What the task requires: Your task is to copy each line in the listing that includes the word "CHOKRI".

++++++++++++++++++++

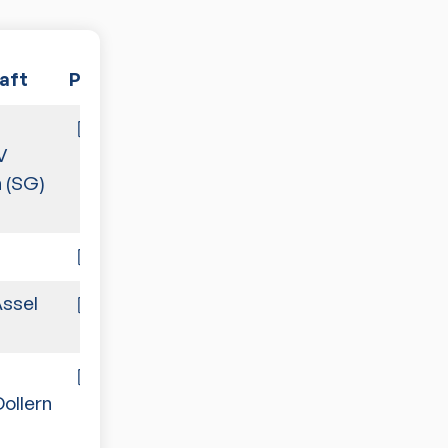
aft
PDF
Spiele
7:3
V
 (SG)
7:3
Assel
2:8
10:0
ollern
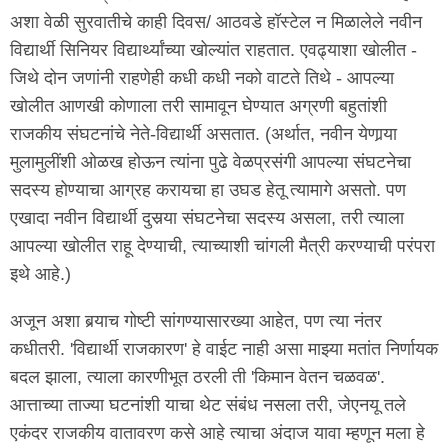
अशा वेळी सुरवातीचे काही दिवस/ आठवडे हॉस्टेल न मिळालेले नवीन
विद्यार्थी सिनियर विद्यार्थ्यांच्या खोल्यांत राहतात. एवढ्याशा खोलीत -
जिथे दोन जणांनी राहणेही कधी कधी नको वाटते तिथे - आपल्या
खोलीत आणखी कोणाला तरी सामावून घेण्यात अग्रणी बहुतांशी
राजकीय संघटनांचे नेते-विद्यार्थी असतात. (अर्थात, नवीन येणार्‍या
मुलामुलींशी ओळख होऊन त्यांना पुढे वेळप्रसंगी आपल्या संघटनेचा
सदस्य होण्याचा आग्रह करायचा हा उघड हेतू त्यामागे असतो. पण
एखादा नवीन विद्यार्थी दुसर्‍या संघटनेचा सदस्य असला, तरी त्याला
आपल्या खोलीत राहू देण्याची, त्याच्याशी चांगली मैत्री करण्याची परंपरा
इथे आहे.)
अजून अशा बर्‍याच गोष्टी सांगण्यासारख्या आहेत, पण त्या नंतर
कधीतरी. 'विद्यार्थी राजकारण' हे वाईट नाही असा माझ्या मतांत निर्णायक
बदल झाला, त्याला कारणीभूत ठरली ती 'किमान वेतन चळवळ'.
आत्ताच्या ताज्या घटनांशी याचा थेट संबंध नसला तरी, जेएनयू तले
एकंदर राजकीय वातावरण कसे आहे त्याचा अंदाज यावा म्हणून मला हे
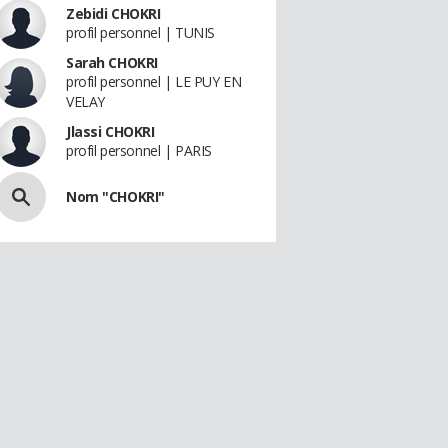
Zebidi CHOKRI
profil personnel | TUNIS
Sarah CHOKRI
profil personnel | LE PUY EN
VELAY
Jlassi CHOKRI
profil personnel | PARIS
Nom "CHOKRI"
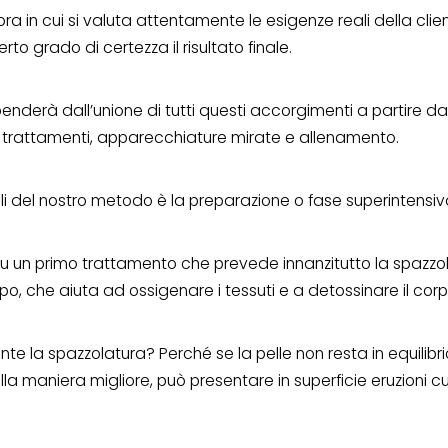
a in cui si valuta attentamente le esigenze reali della client
to grado di certezza il risultato finale.
dipenderà dall’unione di tutti questi accorgimenti a partire d
ta, trattamenti, apparecchiature mirate e allenamento.
ali del nostro metodo è la preparazione o fase superintensiv
u un primo trattamento che prevede innanzitutto la spazzo
rpo, che aiuta ad ossigenare i tessuti e a detossinare il corp
te la spazzolatura? Perché se la pelle non resta in equilibr
ella maniera migliore, può presentare in superficie eruzioni c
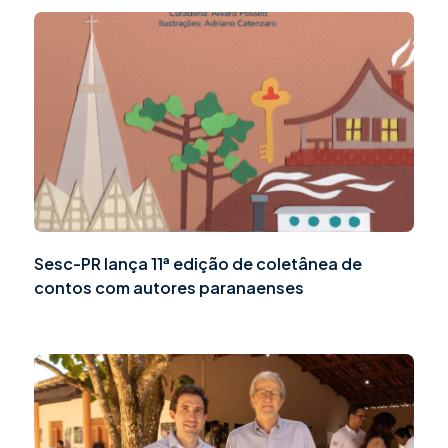
Sesc-PR lança 11ª edição de coletânea de
contos com autores paranaenses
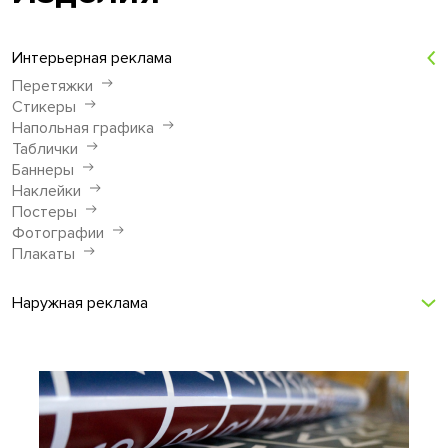
Интерьерная реклама
Перетяжки
Стикеры
Напольная графика
Таблички
Баннеры
Наклейки
Постеры
Фотографии
Плакаты
Наружная реклама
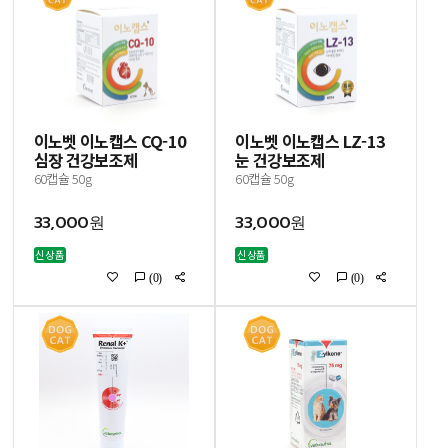
이노벳 이노캡스 CQ-10
이노벳 이노캡스 LZ-13
심장 건강보조제
눈 건강보조제
60캡슐 50g
60캡슐 50g
33,000원
33,000원
신상품
신상품
(0)
(0)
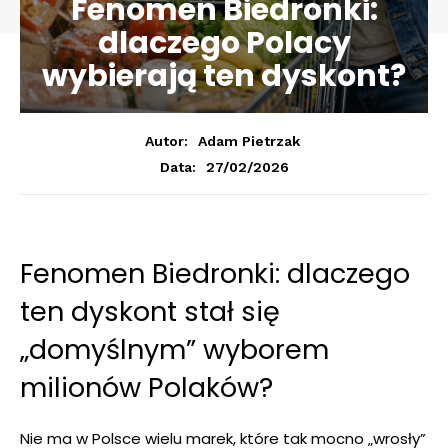
Fenomen Biedronki:
dlaczego Polacy
wybierają ten dyskont?
Autor:
Adam Pietrzak
27/02/2026
Data:
Fenomen Biedronki: dlaczego
ten dyskont stał się
„domyślnym” wyborem
milionów Polaków?
Nie ma w Polsce wielu marek, które tak mocno „wrosły”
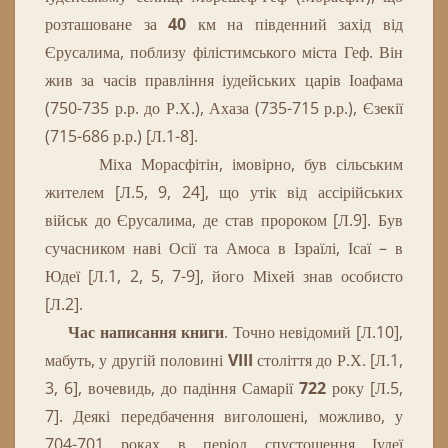
розташоване за
40
км на південний захід від
Єрусалима, поблизу філістимського міста Геф.
Він
ж
ив за часів правління іудейських царів Іоафама
(750-735 р.р. до Р.Х.), Ахаза (735-715 р.р.), Єзекії
(715-686 р.р.) [Л.1-8].
Міха Морасфітін, імовірно, був сільським
жителем [Л.5, 9, 24], що утік від ассірійських
військ до Єрусалима, де став пророком [Л.9].
Був
сучасником наві Осії та Амоса в Ізраїлі, Ісаї – в
Юдеї [Л.1, 2, 5, 7-9], його Міхей знав особисто
[Л.2].
Час написання книги
.
Точно невідомий [Л.10],
мабуть, у другій половині
VIII
століття до Р.Х.
[Л.1,
3, 6], вочевидь, до падіння Самарії
722
року [Л.5,
7].
Деякі передбачення виголошені, можливо, у
704-701 роках в період спустошення Іудеї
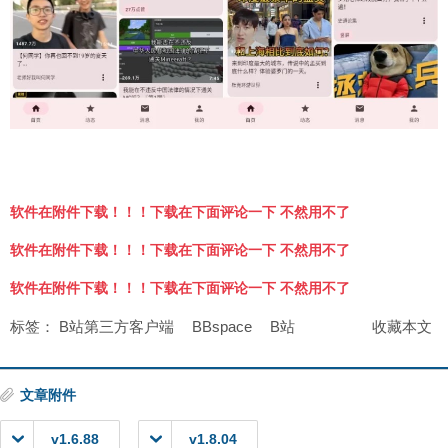
软件在附件下载！！！下载在下面评论一下 不然用不了
软件在附件下载！！！下载在下面评论一下 不然用不了
软件在附件下载！！！下载在下面评论一下 不然用不了
标签：
B站第三方客户端
BBspace
B站
收藏本文
文章附件
v1.6.88
v1.8.04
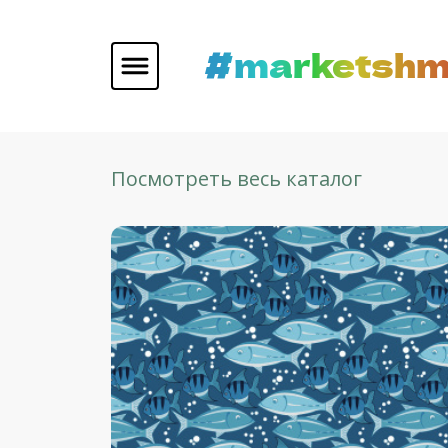
#marketshm
Посмотреть весь каталог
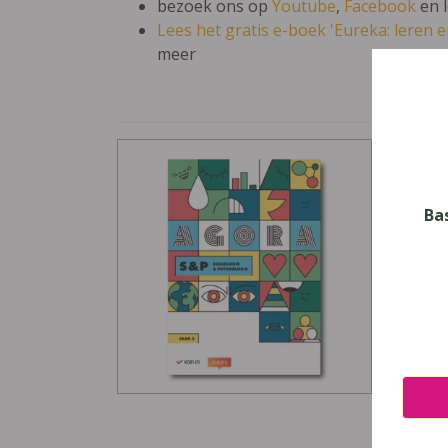
bezoek ons op
Youtube
,
Facebook
en 
Lees het gratis e-boek 'Eureka: leren en
meer
Agor
Vak
Mens 
Ba
Nive
Secun
Leerj
3
Uitge
Van I
ISBN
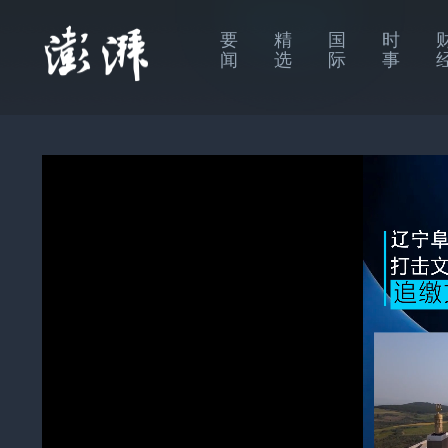
要
精
国
时
闻
选
际
事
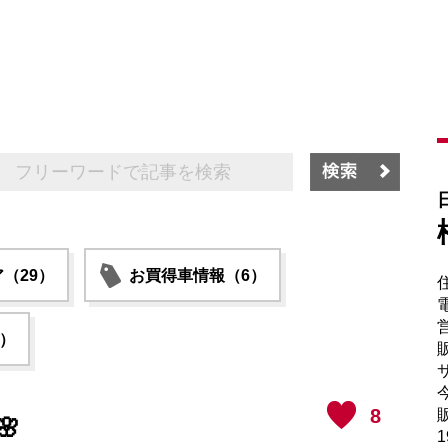
（29）
お買得車情報（6）
電
6）
販
サ
8
販

1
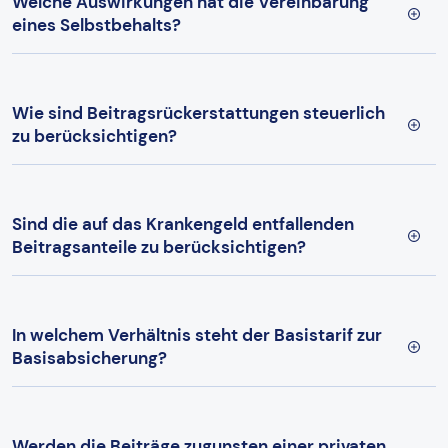
Welche Auswirkungen hat die Vereinbarung
eines Selbstbehalts?
Wie sind Beitragsrückerstattungen steuerlich
zu berücksichtigen?
Sind die auf das Krankengeld entfallenden
Beitragsanteile zu berücksichtigen?
In welchem Verhältnis steht der Basistarif zur
Basisabsicherung?
Werden die Beiträge zugunsten einer privaten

++++++++++++++++++++

Reply:
Zebidi CHOKRI
Sarah CHOKRI
Jlassi CHOKRI
Nom "CHOKRI"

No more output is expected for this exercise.